Extract data for competitive intelligence analysis

Despite the Web is an information and knowledge ocean, any piece of information doesn't float on the surface. Instead, they disperse here and there deeply so that they can only be found through diving, which is a great challenge. On the other hand, when a piece of information is retrieved, it may be viewed as being useless by one person. In contrast, it may be viewed as being great valuable by another person. To reveal the value behind a piece of information data mining should be performed effectively, which always provides an opportunity for the miner. MetaSeeker toolkits provide right ways and tools to confront challenges and to grasp opportunities. Following is an example on how to extract Web data for competitive intelligence analysis.

When surfing the Web, all kinds of advertisements annoy us all the way. In fact, a lot of competitive information can be mined from them. For example, what are to be communicated by advertisements from a competitor during a specific period? Where? Or, what advertisements are posted by same one competitor on different sites at the same time for the purpose of integrated marketing communications? and so on.
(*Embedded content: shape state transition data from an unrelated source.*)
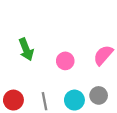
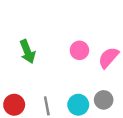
pink circle: (65, 61) -> (79, 50), moved

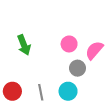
gray circle: (104, 100) -> (77, 68), moved

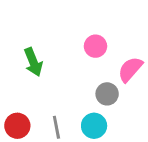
pink circle: (69, 44) -> (95, 46), moved

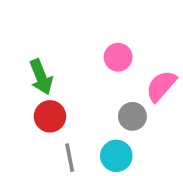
red circle: (17, 126) -> (50, 116), moved

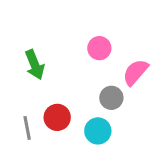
red circle: (50, 116) -> (57, 117), moved
gray line: (70, 158) -> (27, 128), moved

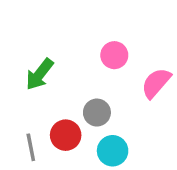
green arrow: (35, 65) -> (40, 74), turned 60
gray circle: (111, 98) -> (97, 113), moved

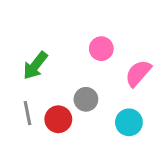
gray line: (31, 147) -> (28, 113), moved
cyan circle: (113, 151) -> (129, 122), moved

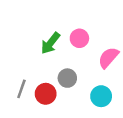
green arrow: (35, 66) -> (50, 43), moved
gray line: (28, 113) -> (21, 89), turned 30

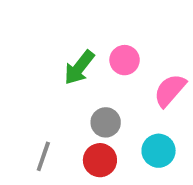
gray line: (21, 89) -> (43, 156), moved
red circle: (46, 94) -> (100, 160), moved

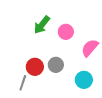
green arrow: (79, 68) -> (42, 25), moved
red circle: (100, 160) -> (35, 67), moved

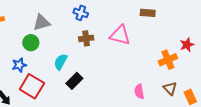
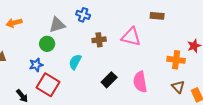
blue cross: (81, 13) -> (83, 15), moved
orange cross: (168, 60) -> (176, 60), turned 30
black rectangle: (74, 81) -> (109, 80), moved
pink semicircle: (139, 92) -> (140, 82), moved, size x1.5

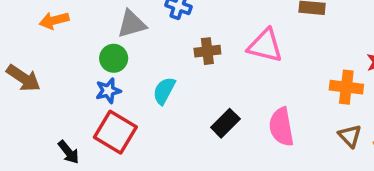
blue star: (36, 65) -> (108, 91), moved

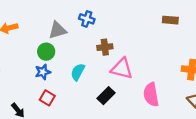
pink triangle: (265, 46) -> (122, 69), moved
black rectangle: (225, 123) -> (106, 96), moved
red square: (115, 132) -> (47, 98), size x0.6

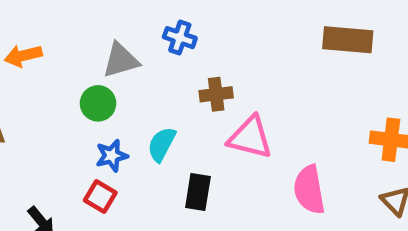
brown rectangle: (170, 20) -> (348, 40), size x1.5
blue star: (43, 72) -> (112, 156), moved
black rectangle: (106, 96) -> (198, 192), moved, turned -36

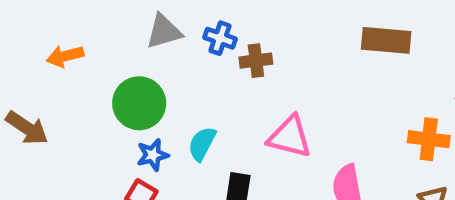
gray triangle: (121, 60) -> (164, 31), moved
brown cross: (216, 94) -> (256, 61), moved
green circle: (98, 103) -> (139, 103), size x1.5

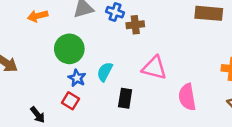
orange arrow: (65, 56) -> (38, 16), moved
blue star: (153, 155) -> (77, 78), turned -30

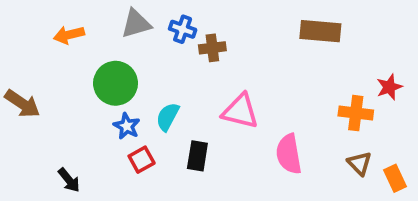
red square: (71, 101) -> (142, 160), moved, turned 30

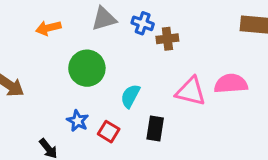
blue star: (127, 126) -> (78, 121), moved
pink semicircle: (289, 154) -> (231, 84), moved, turned 96
red square: (142, 160) -> (109, 132), turned -30

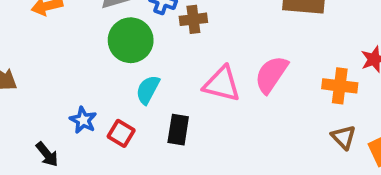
green circle: (87, 68) -> (131, 40), moved
pink semicircle: (231, 84) -> (271, 74), turned -52

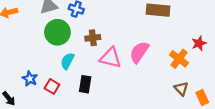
brown cross: (193, 19) -> (93, 38), moved
orange cross: (340, 86) -> (179, 59), turned 30

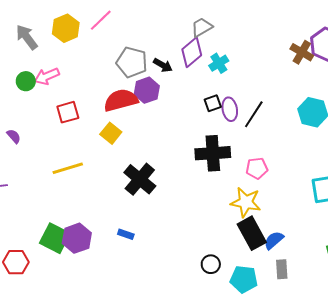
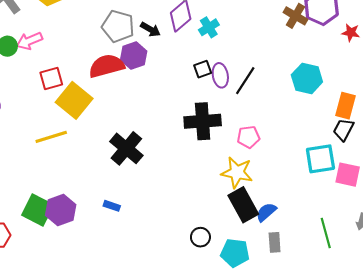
yellow square: (111, 133) -> (74, 100), moved, size x1.6

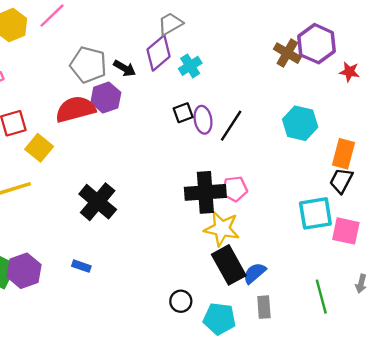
yellow square: (74, 100) -> (39, 148), size x0.7
black cross: (203, 121) -> (205, 192), moved

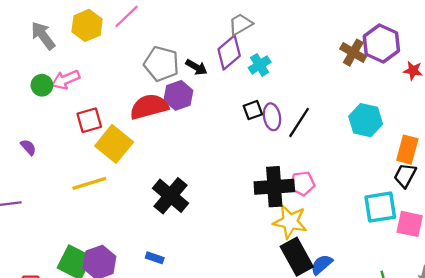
yellow square: (39, 148) -> (114, 144), size x1.4

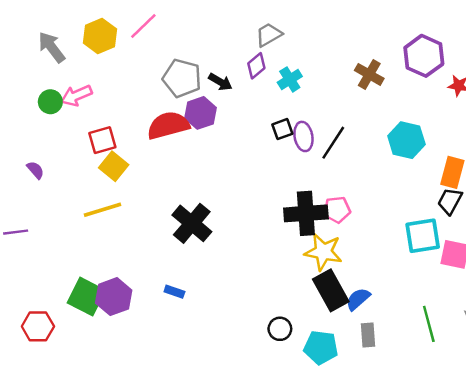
purple diamond: (229, 53) -> (256, 66), size x0.7
brown cross: (353, 53) -> (369, 74), moved
yellow square: (114, 144) -> (114, 166), moved, size x0.7

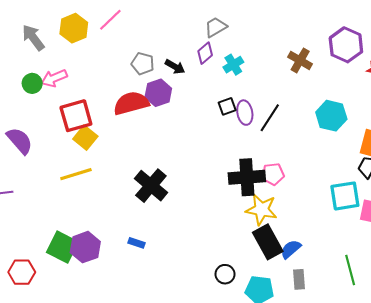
gray pentagon: (182, 78) -> (143, 64), size x0.7
red square: (102, 140) -> (76, 116), size x1.4
purple semicircle: (35, 170) -> (20, 141), size x1.8

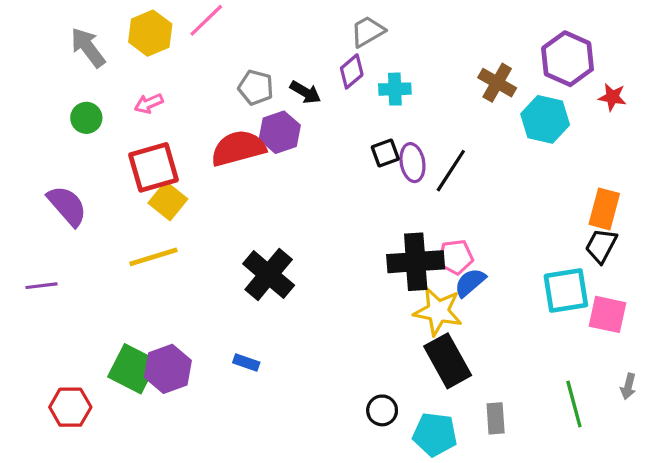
cyan cross: (233, 65) -> (395, 89), turned 30
pink arrow: (54, 78) -> (149, 103), moved, size x0.7
cyan hexagon: (331, 116) -> (545, 119), moved
blue semicircle: (291, 249) -> (470, 282), moved

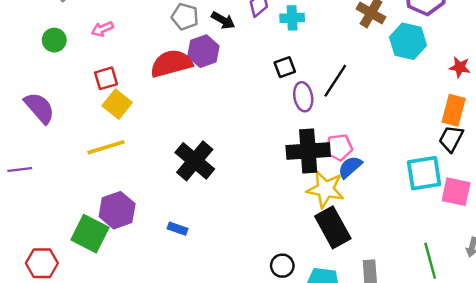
red star: (612, 97) -> (460, 67), moved
purple ellipse: (412, 163) -> (303, 97), moved
red square: (153, 167) -> (106, 78), size x0.6
purple hexagon: (168, 369) -> (117, 210), moved

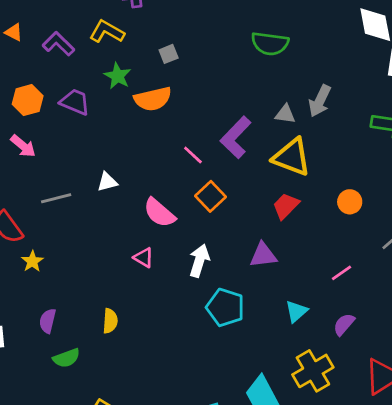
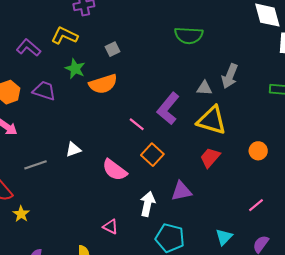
purple triangle: (263, 255) -> (181, 191), moved
pink triangle: (144, 258) -> (110, 227), moved

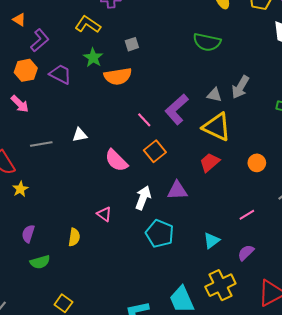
purple L-shape: (28, 48) -> (40, 40), moved, turned 90

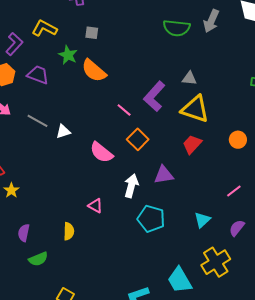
yellow L-shape: (88, 24) -> (44, 28), moved
gray square: (132, 44) -> (92, 33), moved, turned 32
orange semicircle: (118, 76) -> (94, 71), turned 56
gray arrow: (240, 87) -> (211, 21), moved
gray line: (41, 144) -> (38, 121), moved, turned 45

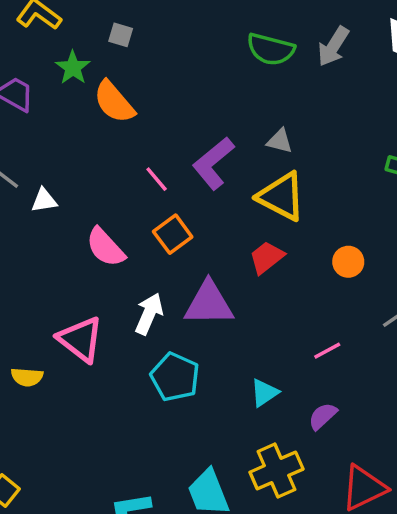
purple triangle: (164, 175) -> (209, 304), size x1.4
pink triangle: (95, 206) -> (81, 339), size x1.8
yellow semicircle: (69, 231) -> (27, 377), turned 84

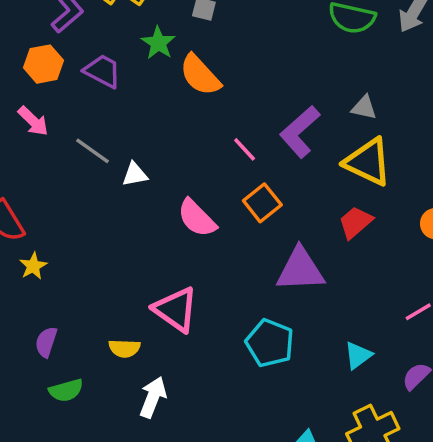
white arrow: (149, 314) -> (153, 397), moved

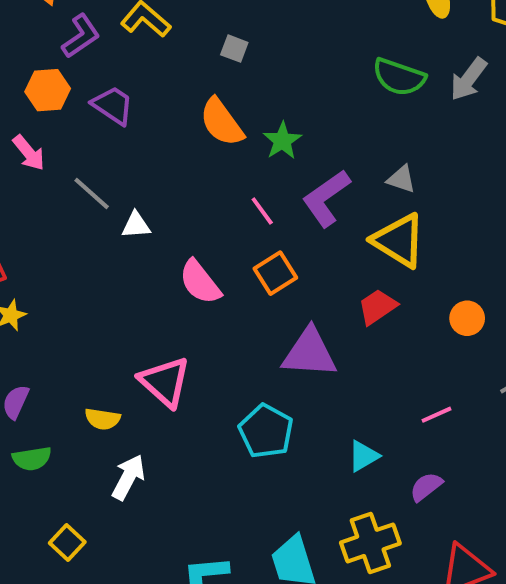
green star: (158, 43) -> (282, 141), moved

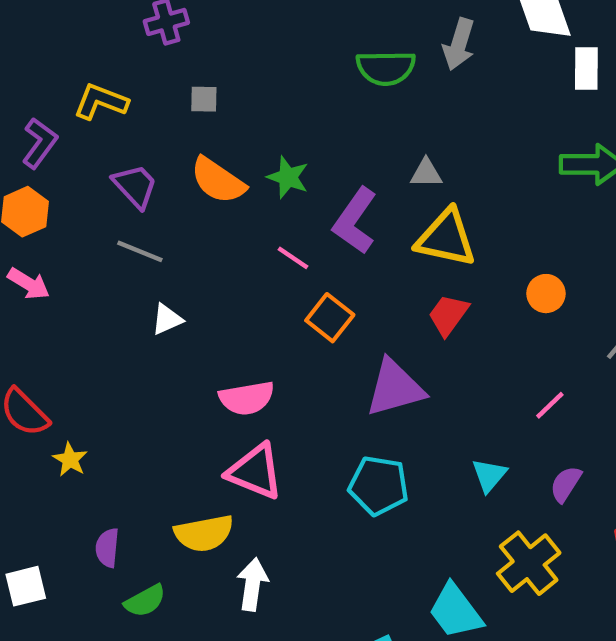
purple trapezoid: (113, 105) -> (135, 186), moved, turned 33
gray line: (92, 194) -> (140, 251), moved
pink semicircle: (200, 282) -> (247, 398), moved, turned -42
yellow semicircle: (103, 419) -> (204, 533), size x1.5

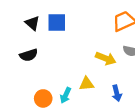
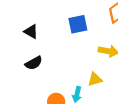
blue square: (57, 23) -> (78, 24), moved

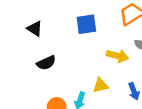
black semicircle: (34, 63) -> (46, 63), moved

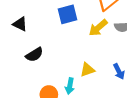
yellow arrow: (117, 56) -> (98, 28), moved, turned 132

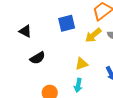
yellow triangle: (87, 70) -> (82, 64), moved
cyan arrow: (70, 86) -> (78, 85), moved

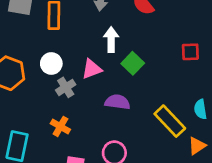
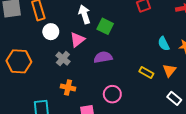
white circle: (51, 63) -> (51, 32), moved
yellow rectangle: (170, 121) -> (146, 73), moved, size x0.6

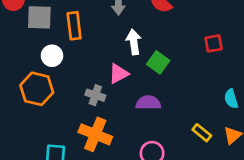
white circle: (51, 32) -> (52, 56), moved
gray cross: (63, 59) -> (95, 95), turned -32
orange cross: (68, 88) -> (95, 134), size x1.6

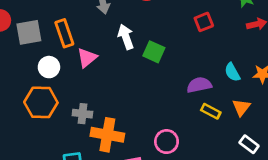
pink triangle: (119, 74) -> (87, 58), moved
gray cross: (95, 95) -> (82, 114), moved
purple semicircle: (148, 103) -> (199, 85), moved

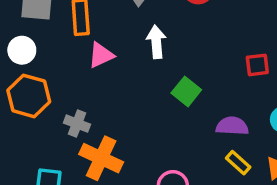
red square: (204, 22) -> (257, 65), moved
green square: (154, 52) -> (186, 91), moved
white circle: (49, 67) -> (22, 50), moved

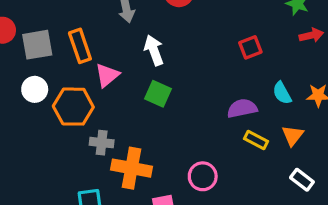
green square: (186, 91) -> (158, 94), moved
orange hexagon: (29, 96) -> (73, 107), moved

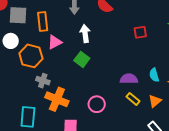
red square: (250, 47) -> (140, 32), moved
pink circle: (203, 176) -> (97, 104), moved

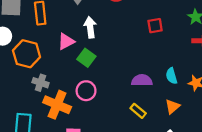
pink triangle: (55, 42) -> (66, 41), moved
yellow rectangle: (133, 99) -> (138, 111), moved
pink circle: (97, 104) -> (86, 91), moved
In order to provide information materials to competitive intelligence analysis, the data must be precisely extracted and be stored with semantic structure so that they can be fed into database or data warehouse of BI(business intelligence) platform. As you known, most of the popular BI platform can only manipulate structured data retrieved from database or data warehouse.
Extracting information on advertisements from the Web is not a straight-forward work since they are presented with complex presentation methods which are different from ordinary contents of HTML documents. For example, advertisements may be provided by 3rd parties and be loaded into HTML FRAMEs or IFRAMEs when the hosting pages are loaded. Or the advertisements are presented with the help of many Javascript codes. They are all obstacles for ordinary Web spiders to extract this kind of information. In contrast, MetaSeeker inherits all capabilities from the powerful Mozilla browser platform, which grants MetaSeeker great competitive strength.


Figure 1(Enlarge)

There are the following components:

  • Multiple information resources: the information resources should be as many as possible to assure precise competitive intelligence analysis. In the past, cost to sample information increased sharply when more resources were involved. MetaStudio, a data schema definition tool, can define data extraction rules for a new resource in minutes, which cuts cost greatly for users.
  • MetaSeeker toolkits: A cloud is depicted because MetaSeeker toolkits are always deployed distributedly in a network. The MetaSeeker toolkits extract advertisements from all resources. Different from ordinary Web spiders, MetaSeeker toolkits store the extraction results in XML files with semantic structures instead of HTML documents.
  • Database adapter: The adapter retrieves extraction results from MetaSeeker's server, reformats the contents and feeds them into the database of the BI platform. The components in this type are from 3rd parties. We can recommend the most suitable one for a specific solution based upon successful cases.
  • Business intelligence platform: the platform should be chosen by users at their will. A suitable database adapter can bridge MetaSeeker toolkits and the BI platform.